Exercise directions: Leaving out only the pictures, write out all the entries exactly.

[Items from a data source]

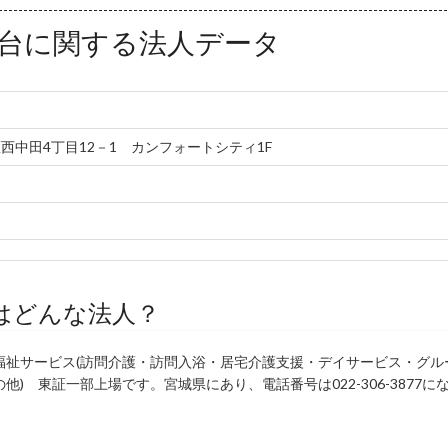
台に関する法人データ
西中田4丁目12－1 カンフォートシティ1F
はどんな法人？
福祉サービス(訪問介護・訪問入浴・居宅介護支援・デイサービス・グル
 東証一部上場です。宮城県にあり、電話番号は022-306-3877に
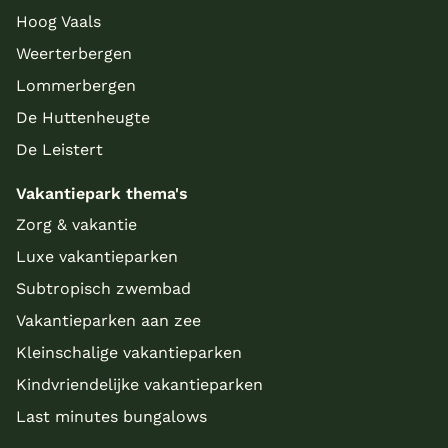
Hoog Vaals
Weerterbergen
Lommerbergen
De Huttenheugte
De Leistert
Vakantiepark thema's
Zorg & vakantie
Luxe vakantieparken
Subtropisch zwembad
Vakantieparken aan zee
Kleinschalige vakantieparken
Kindvriendelijke vakantieparken
Last minutes bungalows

Task solution:
台に関する法人データ
西中田4丁目12－1 カンフォートシティ1F
はどんな法人？
福祉サービス(訪問介護・訪問入浴・居宅介護支援・デイサービス・グル
 東証一部上場です。宮城県にあり、電話番号は022-306-3877に
Hoog Vaals
Weerterbergen
Lommerbergen
De Huttenheugte
De Leistert
Vakantiepark thema's
Zorg & vakantie
Luxe vakantieparken
Subtropisch zwembad
Vakantieparken aan zee
Kleinschalige vakantieparken
Kindvriendelijke vakantieparken
Last minutes bungalows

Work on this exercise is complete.